3. Infondato, infine, è anche il terzo motivo nella sua interezza, che critica il decreto impugnato per aver disatteso la richiesta di positivo accertamento dei presupposti per il riconoscimento della protezione umanitaria.

3.1. In proposito, infatti, è sufficiente ribadire che, alla stregua della giurisprudenza di legittimità già richiamata (cfr. Cass. n. 16925 del 2018; Cass. 27438 del 2016), l’intrinseca inattendibilità del racconto del ricorrente, affermata dai giudici di merito, costituisce motivo sufficiente per negare anche la protezione di cui trattasi.

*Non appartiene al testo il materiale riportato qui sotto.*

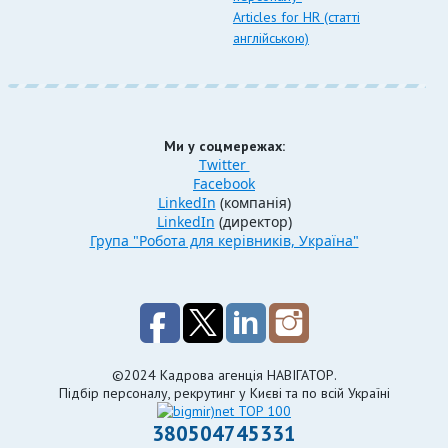
Articles for HR (статті
англійською)
Ми у соцмережах:
Twitter
Facebook
LinkedIn
(компанія)
LinkedIn
(директор)
Група "Робота для керівників, Україна"
©2024 Кадрова агенція НАВІГАТОР.
Підбір персоналу, рекрутинг у Києві та по всій Україні
380504745331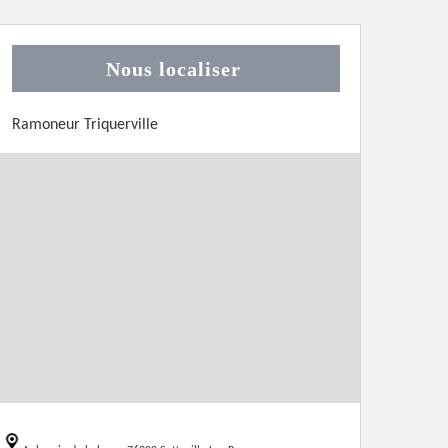
Nous localiser
Ramoneur Triquerville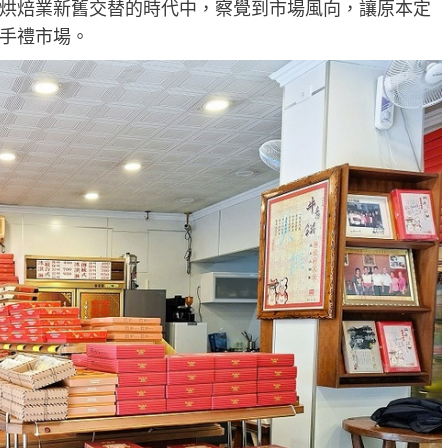
烘焙業新舊交替的時代中，察覺到市場風向，讓原本定
手禮市場。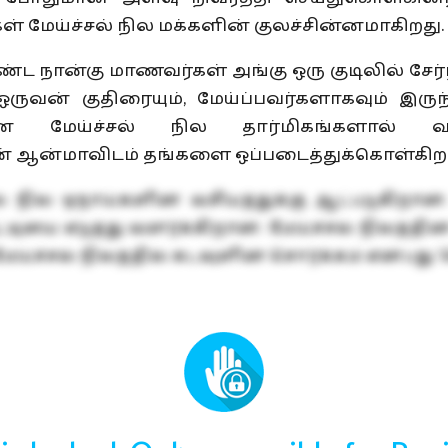
 மேய்ச்சல் நில மக்களின் குலச்சின்னமாகிறது.
நான்கு மாணவர்கள் அங்கு ஒரு குடிலில் சேர்ந்த
ஒருவன் குதிரையும், மேய்ப்பவர்களாகவும் இருந
யான மேய்ச்சல் நில தார்மிகங்களால் வசீ
த்தின் ஆன்மாவிடம் தங்களை ஒப்படைத்துக்கொள்கிறா
நில ஓநாய்களின் வசியத்துக்கு ஆட்படுகிறான்.
ியை எடுத்து வளர்க்கிறான். மேய்ச்சல் நிலத்தின் 
்ச்சல் நிலத்தில் கடவுளின் சொர்க்கம் என்பது ‘ட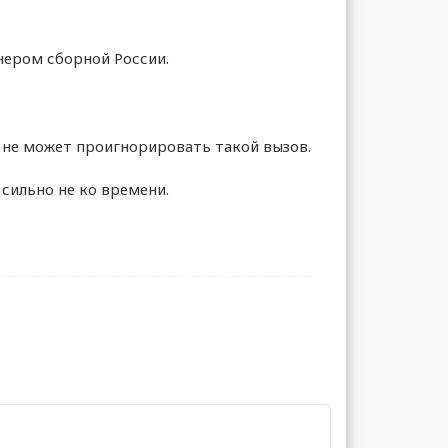
ером сборной России.
 не может проигнорировать такой вызов.
 сильно не ко времени.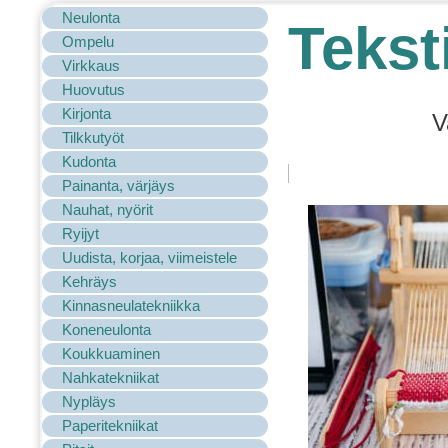
Neulonta
Teksti
Ompelu
Virkkaus
Huovutus
Kirjonta
V
Tilkkutyöt
Kudonta
Painanta, värjäys
Nauhat, nyörit
Ryijyt
Uudista, korjaa, viimeistele
Kehräys
Kinnasneulatekniikka
Koneneulonta
Koukkuaminen
Nahkatekniikat
Nypläys
Paperitekniikat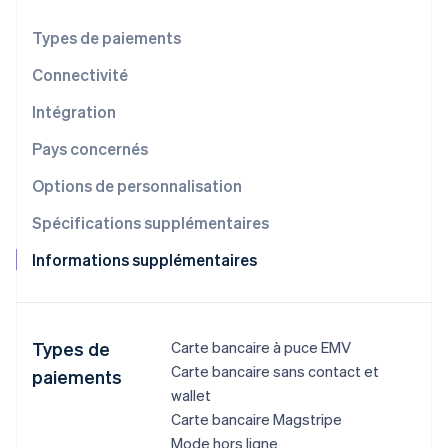
Découvrez les prochaines évolutions
Commerce en ligne
Types de paiements
Radar
Prévention de la fraude
Connectivité
Écosystème
Atlas
Constitution de start-up
Intégration
Partenaires
Climate
Stripe App Marketplace
Pays concernés
Élimination du carbone
Options de personnalisation
Identity
Vérification de l'identité
Spécifications supplémentaires
Informations supplémentaires
Stripe Sessions 2026
Découvrez comment Stripe construit l’infrastructure écono
Types de
Carte bancaire à puce EMV
Regarder la vidéo
Carte bancaire sans contact et
paiements
wallet
Carte bancaire Magstripe
Mode hors ligne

3.2. Miglior sorte, peraltro, nemmeno toccherebbe alla richiesta di protezione umanitaria alla stregua del testo del D.Lgs. n. 25 del 2008, art. 32, comma 3, come recentemente novellato dal D.L. n. 113 del 2018, convertito, con modificazioni, dalla L. n. 132 del 2018, non recando la prospettazione del corrispondente motivo di ricorso alcun riferimento alle specifiche previsioni di cui al D.Lgs. 25 luglio 1998, n. 286, art. 19, commi 1 e 1.1, come modificato dal citato D.L. n. 113 del 2018.

4. Il ricorso va, dunque, respinto, restando le spese del giudizio di legittimità regolate dal principio di soccombenza, altresì rilevandosi che, rinvenendosi in atti la prova della non ammissione del ricorrente al patrocinio a spese dello Stato, trova applicazione il D.P.R. n. 115 del 2002, art. 13, comma 1-quater, inserito dalla L. n. 228 del 2012, art. 1, comma 17.

PQM

La Corte rigetta il ricorso e condanna F.B. al pagamento, nei confronti del Ministero controricorrente, delle spese del giudizio di legittimità, che liquida in Euro 2.100,00 per compensi, oltre spese prenotate a debito.

Ai sensi del D.P.R. n. 115 del 2002, art. 13, comma 1 quater, inserito dalla L. n. 228 del 2012, art. 1, comma 17, dà atto della sussistenza dei presupposti per il versamento, da parte del ricorrente, dell’ulteriore importo a titolo di contributo unificato pari a quello dovuto per il ricorso, giusta lo stesso art. 13, comma 1-bis.

Così deciso in Roma, nella camera di consiglio della Sesta sezione civile della Corte Suprema di cassazione, il 10 settembre 2019.